Extracted records:
-- Opening Marker --

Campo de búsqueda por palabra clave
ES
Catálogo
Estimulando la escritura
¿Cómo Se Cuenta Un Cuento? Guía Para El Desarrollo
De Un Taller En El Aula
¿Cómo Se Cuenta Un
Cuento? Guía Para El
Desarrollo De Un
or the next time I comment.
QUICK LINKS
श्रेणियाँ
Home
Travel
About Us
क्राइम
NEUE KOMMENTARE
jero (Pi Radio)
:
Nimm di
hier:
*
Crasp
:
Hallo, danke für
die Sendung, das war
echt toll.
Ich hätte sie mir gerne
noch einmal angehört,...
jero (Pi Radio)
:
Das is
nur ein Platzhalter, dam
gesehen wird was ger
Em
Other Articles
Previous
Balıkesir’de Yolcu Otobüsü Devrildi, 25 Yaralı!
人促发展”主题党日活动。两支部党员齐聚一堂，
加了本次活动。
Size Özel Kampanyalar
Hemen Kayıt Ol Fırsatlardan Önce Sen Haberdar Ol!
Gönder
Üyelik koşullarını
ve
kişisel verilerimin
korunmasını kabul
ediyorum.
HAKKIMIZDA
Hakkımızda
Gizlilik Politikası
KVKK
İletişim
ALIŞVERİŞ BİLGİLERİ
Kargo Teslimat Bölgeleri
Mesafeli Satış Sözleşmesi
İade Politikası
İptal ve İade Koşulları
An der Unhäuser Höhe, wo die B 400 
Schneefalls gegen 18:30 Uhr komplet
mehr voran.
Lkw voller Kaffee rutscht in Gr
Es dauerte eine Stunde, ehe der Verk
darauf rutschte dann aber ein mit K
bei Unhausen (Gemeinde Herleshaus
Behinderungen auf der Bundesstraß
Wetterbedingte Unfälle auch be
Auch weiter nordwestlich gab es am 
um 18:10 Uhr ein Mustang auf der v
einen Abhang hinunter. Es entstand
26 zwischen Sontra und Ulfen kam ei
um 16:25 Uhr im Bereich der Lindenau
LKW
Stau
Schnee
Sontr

-- Closing Marker --

To do: Nothing but a number belongs in the answer, namely how many lines above include "Cómo".

Problem solution: 2